Fast Catchup

When subscribing to the chain for the purposes of building an index you often will want to start at the beginning of the chain or a substantial time in the past when the given solution you are subscribing for started.

This kind of catch up takes days to process since algod only lets you retrieve a single block at a time and retrieving a block takes 0.5-1s. Given there are millions of blocks in MainNet it doesn’t take long to do the math to see why it takes so long to catch up.

This subscriber library has a unique, optional indexer catch up mode that allows you to use indexer to catch up to the tip of the chain in seconds or minutes rather than days for your specific filter.

This is really handy when you are doing local development or spinning up a new environment and don’t want to wait for days.

To make use of this feature, you need to set the syncBehaviour config to catchup-with-indexer and ensure that you pass indexer in to the entry point along with algod.
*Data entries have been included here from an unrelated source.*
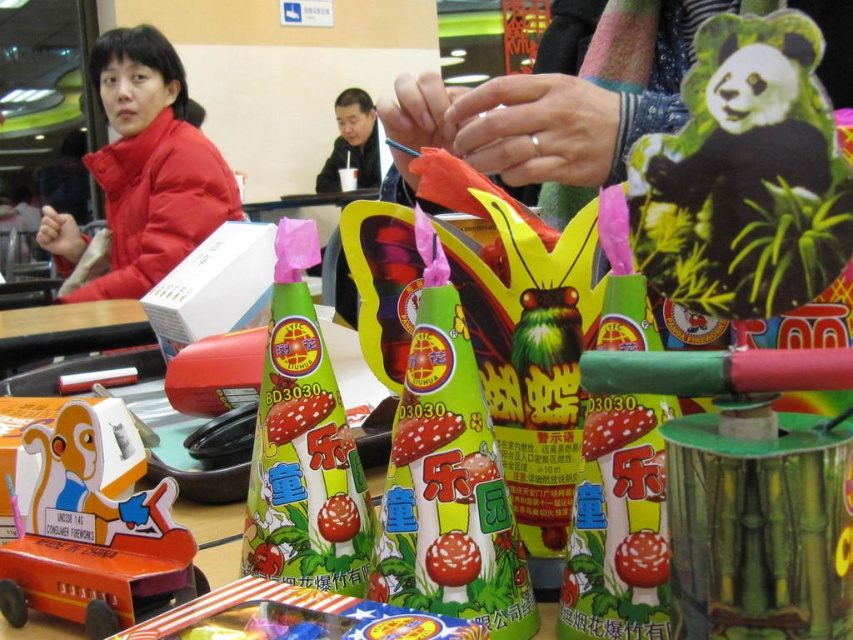 Question: Can you confirm if black plush panda at upper right is bigger than green matte toy at center?

Choices:
 (A) no
 (B) yes

Answer: (A)

Question: Which object appears closest to the camera in this image?

Choices:
 (A) wooden toy car at center
 (B) green matte toy at center

Answer: (A)

Question: Which object appears closest to the camera in this image?

Choices:
 (A) black plush panda at upper right
 (B) green matte toy at center
 (C) matte black jacket at upper center

Answer: (A)

Question: Is wooden toy car at center smaller than matte black jacket at upper center?

Choices:
 (A) yes
 (B) no

Answer: (A)

Question: Does matte red jacket at upper left appear over matte black jacket at upper center?

Choices:
 (A) yes
 (B) no

Answer: (B)

Question: Which of the following is the closest to the observer?

Choices:
 (A) (207, 584)
 (B) (149, 29)

Answer: (A) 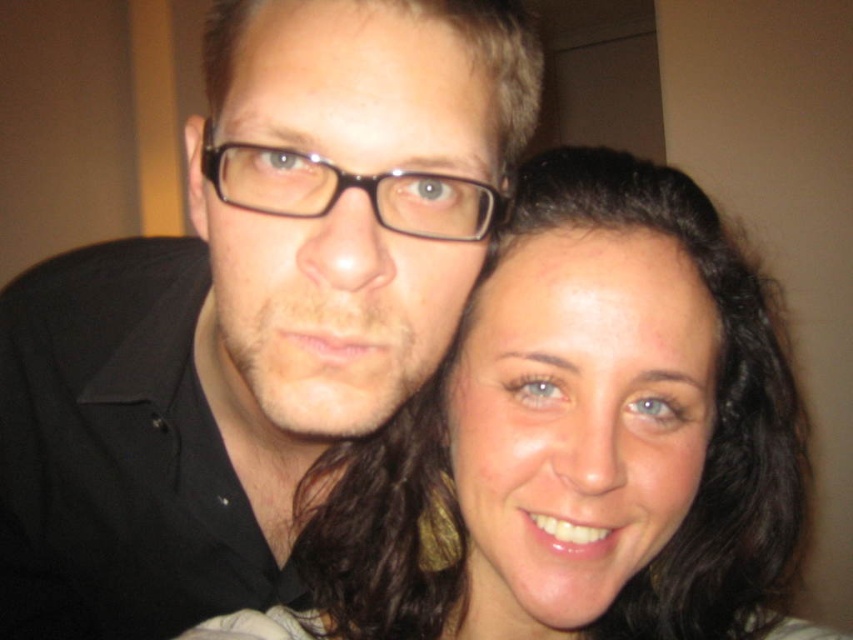 Question: Estimate the real-world distances between objects in this image. Which object is farther from the black plastic glasses at center?

Choices:
 (A) matte black shirt at left
 (B) matte black hair at center

Answer: (A)

Question: Which point is farther to the camera?

Choices:
 (A) (585, 570)
 (B) (225, 186)
 (C) (268, 198)

Answer: (A)

Question: Which object is farther from the camera taking this photo?

Choices:
 (A) matte black hair at center
 (B) matte black shirt at left

Answer: (A)

Question: Does matte black hair at center appear under black plastic glasses at center?

Choices:
 (A) no
 (B) yes

Answer: (B)

Question: Is matte black shirt at left wider than matte black hair at center?

Choices:
 (A) yes
 (B) no

Answer: (A)

Question: Is matte black shirt at left wider than black plastic glasses at center?

Choices:
 (A) no
 (B) yes

Answer: (B)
Any filter you apply will be seamlessly translated to indexer searches to get the historic transactions in the most efficient way possible based on the apis indexer exposes. Once the subscriber is within maxRoundsToSync of the tip of the chain it will switch to subscribing using algod.

To see this in action, you can run the Data History Museum example in this repository against MainNet and see it sync millions of rounds in seconds.

The indexer catchup isn’t magic - if the filter you are trying to catch up with generates an enormous number of transactions (e.g. hundreds of thousands or millions) then it will run very slowly and has the potential for running out of compute and memory time depending on what the constraints are in the deployment environment you are running in. In that instance though, there is a config parameter you can use maxIndexerRoundsToSync so you can break the indexer catchup into multiple “polls” e.g. 100,000 rounds at a time. This allows a smaller batch of transactions to be retrieved and persisted in multiple batches.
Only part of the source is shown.